Marcel Winatschek

Bubble Friends

When I moved to Berlin, seven years ago now, I quickly found myself scattered across all these different friend groups. Packaging designers, military guys, electronics store workers, Catholic schoolgirls, internet café people, hairdressers, apprentices—this chaotic mix doing completely different things. Their opinions clashed constantly. We’d argue, laugh, sometimes agree, sometimes not. It was good. Educational. Important.

But most of these connections stayed shallow. Not enough time or energy for anything deeper. Work friends, apprenticeship friends, my girlfriend’s friends, random StudiVZ people—people I sometimes couldn’t even remember how I’d met—but they were there, and that was enough. And everyone brought more people. So many people.

Then I started withdrawing. I’ve always preferred fewer, closer relationships anyway. So gradually they fell away. The packaging designers, the military guys, the students, the electronics store people. It wasn’t a conscious choice, not really. It just happened. One day I wasn’t running into them on the U-Bahn anymore. Facebook stopped showing me their updates. I deleted their numbers. The memories faded. Their parties went on without me.

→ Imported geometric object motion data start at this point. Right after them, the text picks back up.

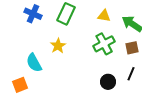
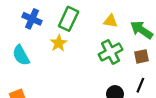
yellow star: (58, 46) -> (59, 43), moved
cyan semicircle: (34, 63) -> (21, 55), moved

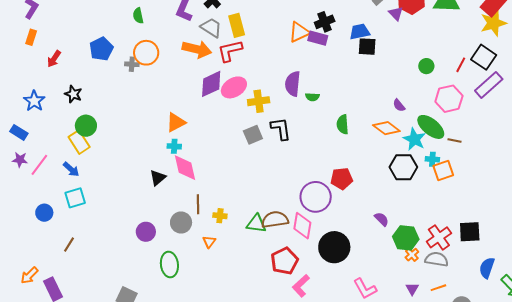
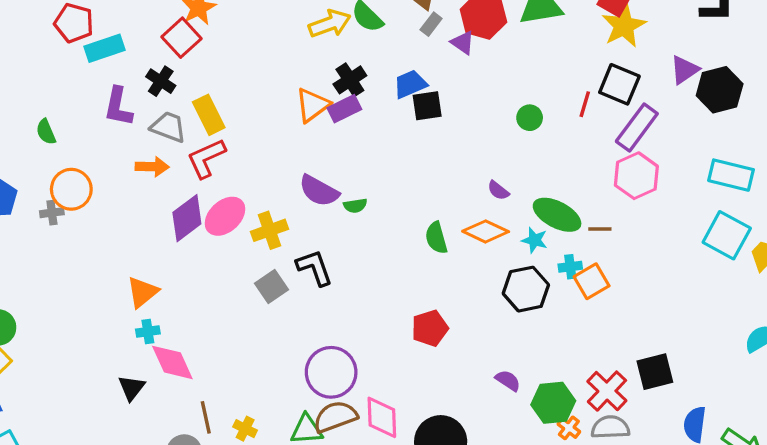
purple rectangle: (318, 38) -> (344, 109), turned -30
orange arrow: (197, 49) -> (152, 167), size x0.7
purple semicircle: (293, 84) -> (319, 191), turned -55
pink hexagon: (449, 99) -> (636, 176), moved
green semicircle: (343, 124) -> (436, 238), moved
cyan star: (414, 139) -> (535, 240), size x0.7
purple circle: (316, 197) -> (331, 372), moved
yellow cross: (220, 216) -> (245, 429), turned 32

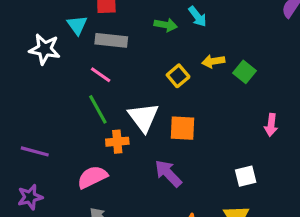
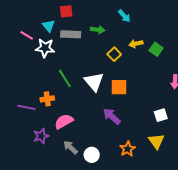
green arrow: (166, 25) -> (98, 30), moved
white star: (45, 49) -> (45, 48), moved
pink line: (101, 75) -> (27, 35), moved
orange cross: (117, 142) -> (47, 99), moved
purple star: (30, 197) -> (41, 136), moved

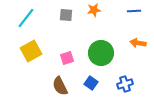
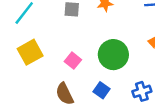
pink square: (67, 58) -> (73, 61), turned -32

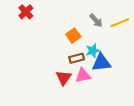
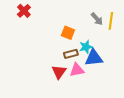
gray arrow: (96, 20) -> (97, 19), moved
yellow line: (120, 23) -> (111, 21), turned -60
orange square: (73, 36) -> (68, 33), turned -32

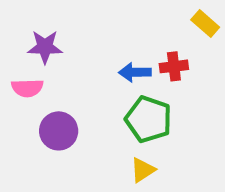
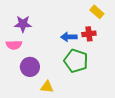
yellow rectangle: (205, 23) -> (97, 12), moved
yellow triangle: (143, 170) -> (47, 87), moved, turned 40

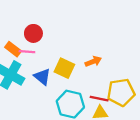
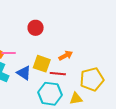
red circle: (33, 33) -> (36, 28), moved
red line: (99, 99) -> (58, 74), moved

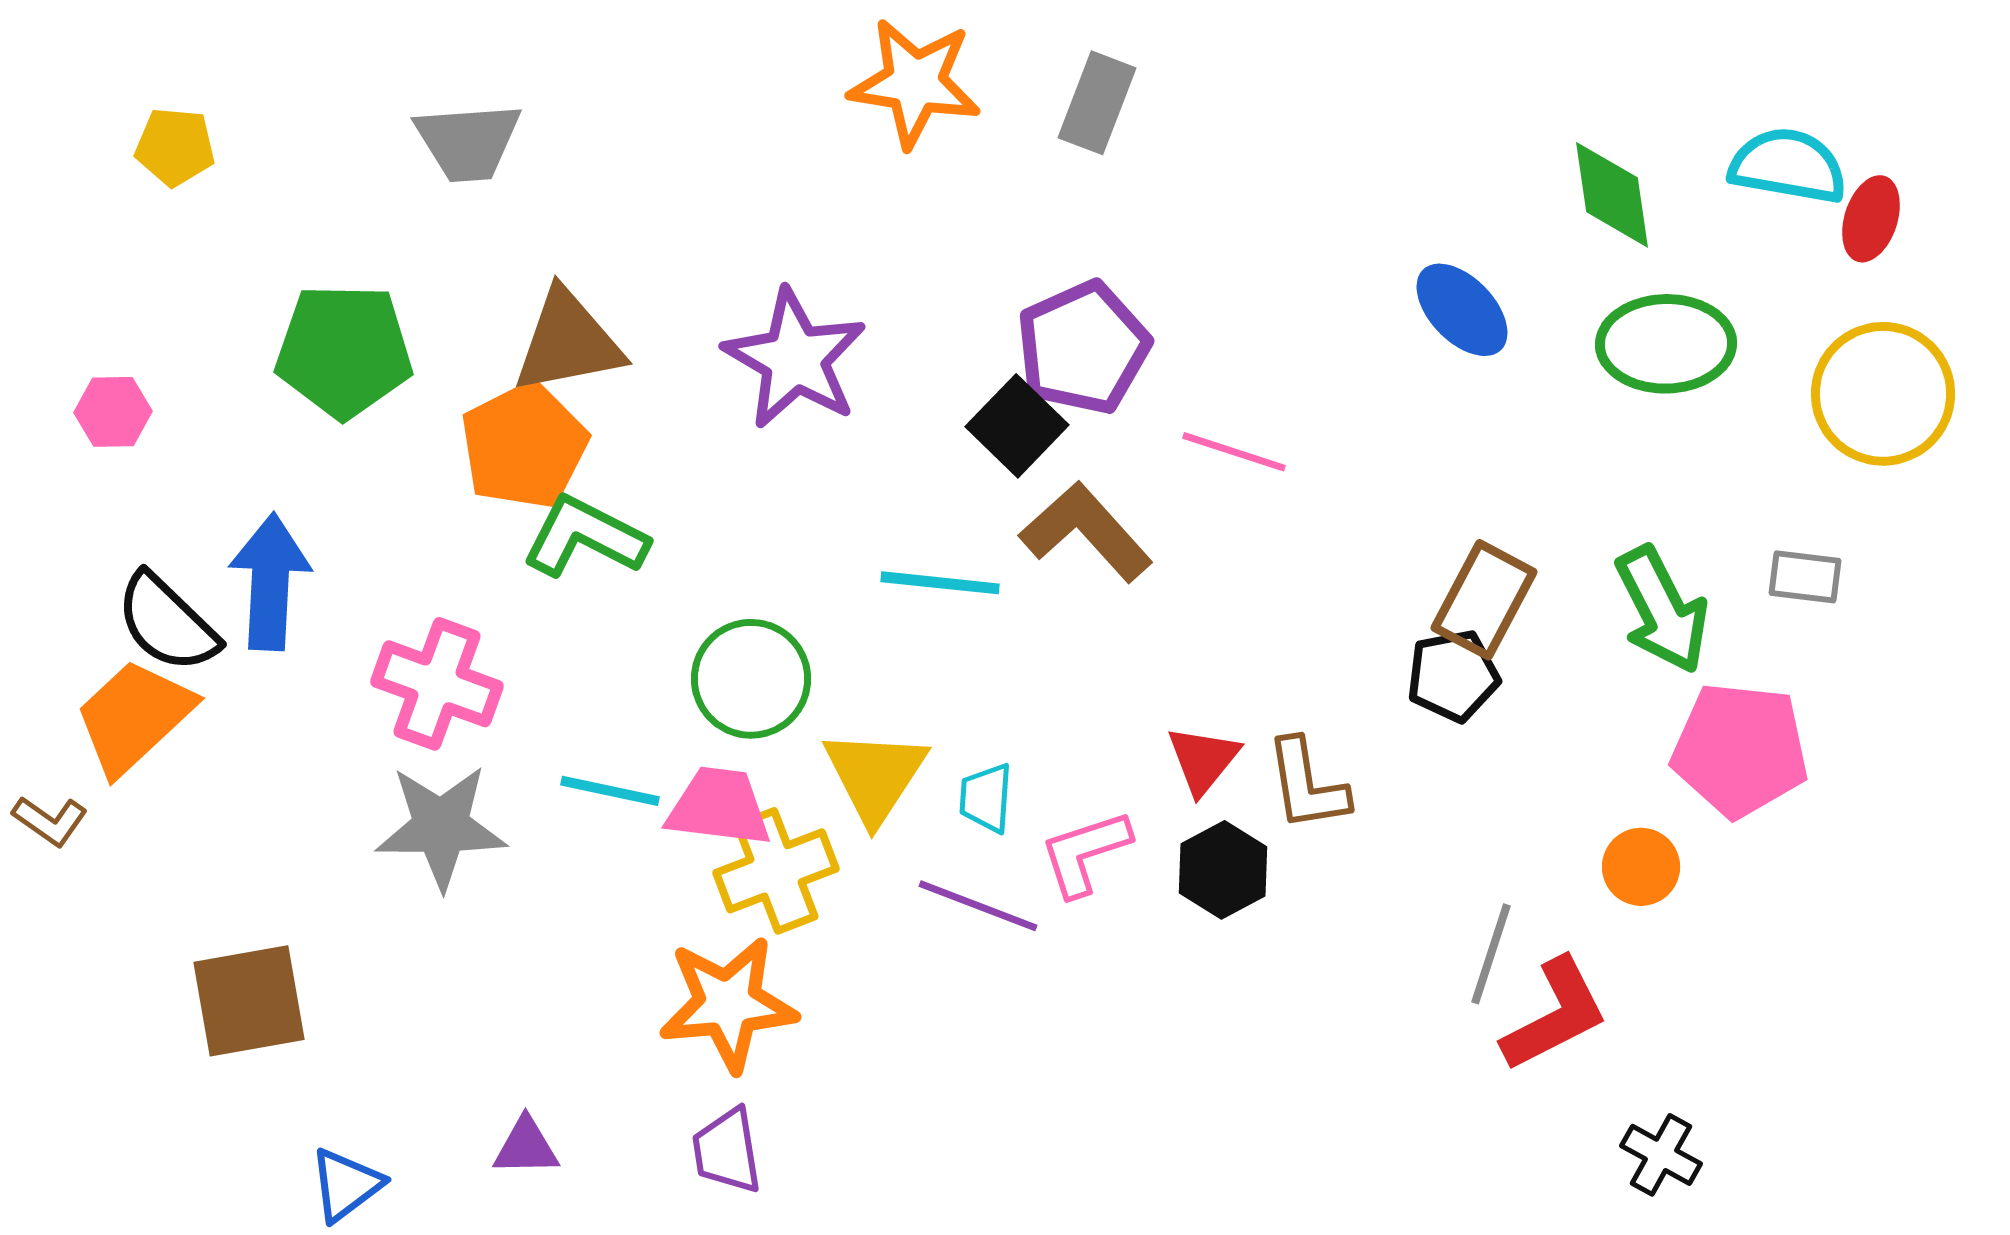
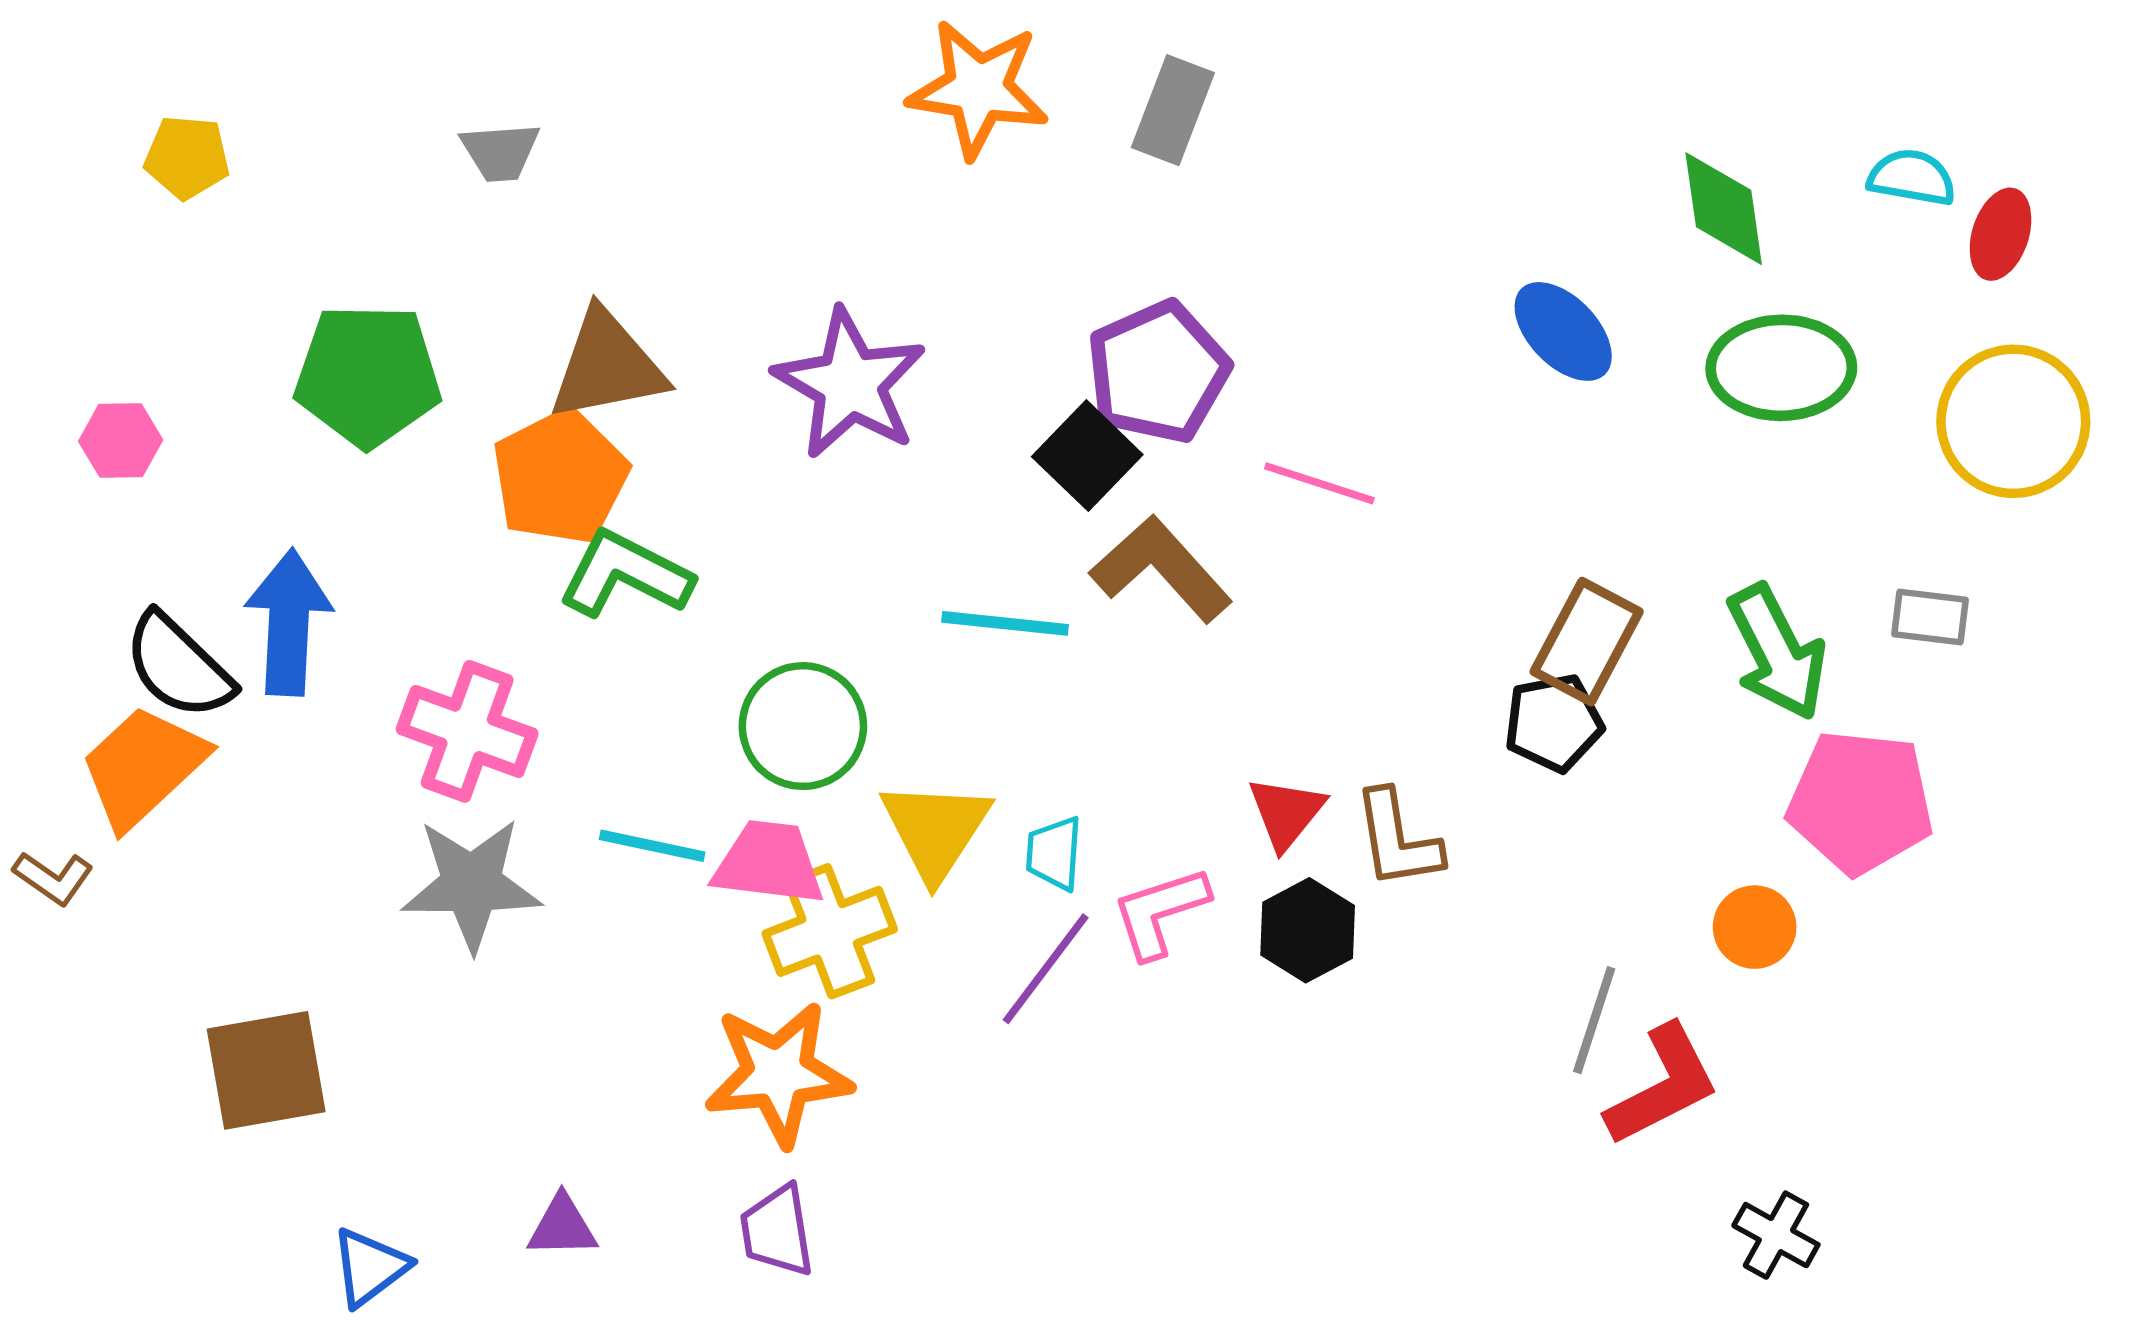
gray trapezoid: (468, 142) -> (500, 152), size x0.7
cyan semicircle: (1788, 166) -> (1912, 178), size x0.7
purple line: (978, 906) -> (1046, 969), turned -74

Writing pulled me into a different Berlin. A bubble of MacBooks and iPhones, afternoon café meetings, creative types at PR agencies and startups, coders and bloggers and social media managers. Now everyone around me talks about the same things: tech, startups, Steve Jobs, brands, followers, WiFi, press trips, programming languages, WordPress. The conversation loops back on itself.

I meet these friends at promotional parties thrown by clothing brands or tech companies or breweries—free everything, but only if you’re on the list. Gradually they started filtering people out, the ones not on those lists. A bubble you’re actively maintaining.

These days there’s no one in my circle who doesn’t exist in this same digital ecosystem. This small universe of media and reach and relevance. When I’ve had sex in recent years, it’s been with agency girls, bloggers, women carrying iPhones like scripture, for whom Twitter mattered more than anything actually happening in the world. The sex was fine, I guess, but first they had to check Instagram.

On quiet afternoons I sit there and wonder if this is actually good for me. For how I think. For who I’m becoming. Does it make sense to only ever hear opinions I already hold? To only see conflicts that already preoccupy me? To only go places I’d naturally go anyway?

I love my friends. I really do. But the longer I stay in this bubble, this comfortable zone of networked people, the more something in me starts screaming for other voices. Perspectives so far from my own they’d almost tear me apart, but inspiring in a way this uniform thing can never be.

But complaining is pointless. I’m doing fine. We’re all doing fine here in this peaceful bubble, even when the EdgeRank drops or WiFi cuts out or torrents stall. Other people have actual problems. I’m sitting here complaining about a reality I created for myself. A reality that’s better than most, whether you measure it subjectively or objectively. And yet sometimes I miss it. That time. When I first got to Berlin.